Could every line of the listing be output exactly, with the pictures skipped?

::::::::::

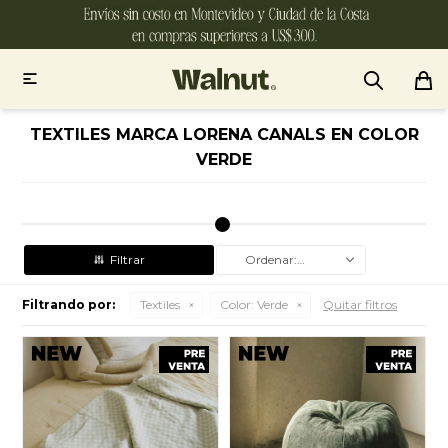

TEXTILES MARCA LORENA CANALS EN COLOR
VERDE
Recomendados
Filtrando por:
Textiles
Color:
Verde
Quitar filtros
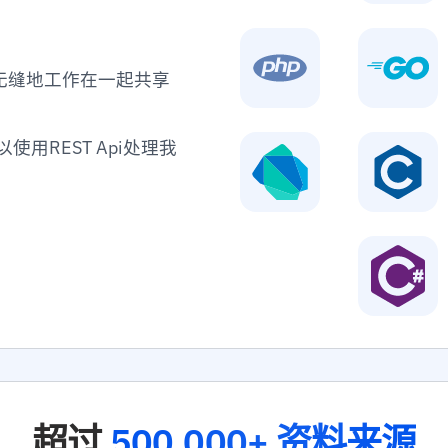
}
,
{
"id"
:
6
们无缝地工作在一起共享
"name"
:
"score"
"taxono
用REST Api处理我
"links"
"self
"https://api.apit
}
}
,
{
"id"
:
6
"name"
:
"score"
"taxono
"links"
"self
"https://api.apit
超过
500,000+ 资料来源
}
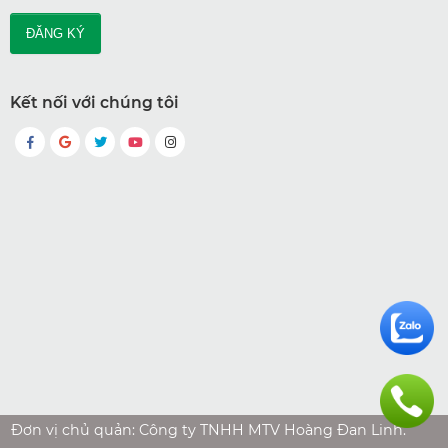
Kết nối với chúng tôi
Đơn vị chủ quản: Công ty TNHH MTV Hoàng Đan Linh.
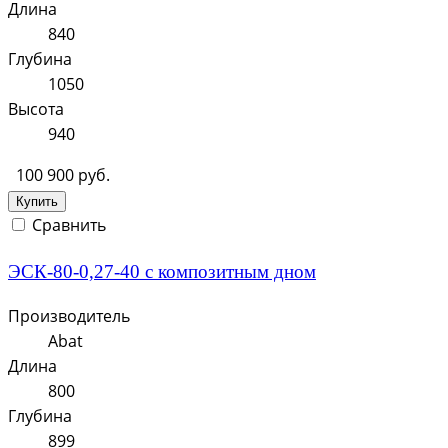
Длина
840
Глубина
1050
Высота
940
100 900 руб.
Купить
Сравнить
ЭСК-80-0,27-40 с композитным дном
Производитель
Abat
Длина
800
Глубина
899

::::::::::

Worked solution:

TEXTILES MARCA LORENA CANALS EN COLOR
VERDE
Recomendados
Filtrando por:
Textiles
Color:
Verde
Quitar filtros
}
,
{
"id"
:
6
们无缝地工作在一起共享
"name"
:
"score"
"taxono
用REST Api处理我
"links"
"self
"https://api.apit
}
}
,
{
"id"
:
6
"name"
:
"score"
"taxono
"links"
"self
"https://api.apit
超过
500,000+ 资料来源
}
Kết nối với chúng tôi
Đơn vị chủ quản: Công ty TNHH MTV Hoàng Đan Linh.
Длина
840
Глубина
1050
Высота
940
100 900 руб.
Купить
Сравнить
ЭСК-80-0,27-40 с композитным дном
Производитель
Abat
Длина
800
Глубина
899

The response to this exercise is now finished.